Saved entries
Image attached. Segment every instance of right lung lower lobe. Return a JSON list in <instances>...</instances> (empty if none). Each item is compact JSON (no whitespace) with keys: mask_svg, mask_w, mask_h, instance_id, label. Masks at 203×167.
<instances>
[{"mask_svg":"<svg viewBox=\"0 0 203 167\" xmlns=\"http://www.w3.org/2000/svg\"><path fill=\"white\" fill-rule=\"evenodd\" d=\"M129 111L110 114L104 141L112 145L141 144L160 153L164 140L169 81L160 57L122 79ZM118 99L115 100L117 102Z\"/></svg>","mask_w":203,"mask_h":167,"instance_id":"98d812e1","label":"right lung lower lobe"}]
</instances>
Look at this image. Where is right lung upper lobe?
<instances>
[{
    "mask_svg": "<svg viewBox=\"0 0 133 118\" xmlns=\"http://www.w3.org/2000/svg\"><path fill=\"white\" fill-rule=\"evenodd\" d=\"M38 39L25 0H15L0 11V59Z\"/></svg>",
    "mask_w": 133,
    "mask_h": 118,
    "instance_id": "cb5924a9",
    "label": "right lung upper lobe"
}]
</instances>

Exercise details. Every entry should be transcribed exactly, with nothing omitted.

Problem solution.
Image attached. Segment every instance of right lung lower lobe. Return a JSON list in <instances>...</instances> (empty if none). Each item is compact JSON (no whitespace) with keys: mask_svg, mask_w, mask_h, instance_id, label. Masks at 203×167.
<instances>
[{"mask_svg":"<svg viewBox=\"0 0 203 167\" xmlns=\"http://www.w3.org/2000/svg\"><path fill=\"white\" fill-rule=\"evenodd\" d=\"M129 111L110 114L104 141L112 145L141 144L160 153L164 140L169 81L160 57L122 79ZM118 99L115 100L117 102Z\"/></svg>","mask_w":203,"mask_h":167,"instance_id":"98d812e1","label":"right lung lower lobe"}]
</instances>
Look at this image. Where is right lung upper lobe?
<instances>
[{
    "mask_svg": "<svg viewBox=\"0 0 133 118\" xmlns=\"http://www.w3.org/2000/svg\"><path fill=\"white\" fill-rule=\"evenodd\" d=\"M38 39L25 0H15L0 11V59Z\"/></svg>",
    "mask_w": 133,
    "mask_h": 118,
    "instance_id": "cb5924a9",
    "label": "right lung upper lobe"
}]
</instances>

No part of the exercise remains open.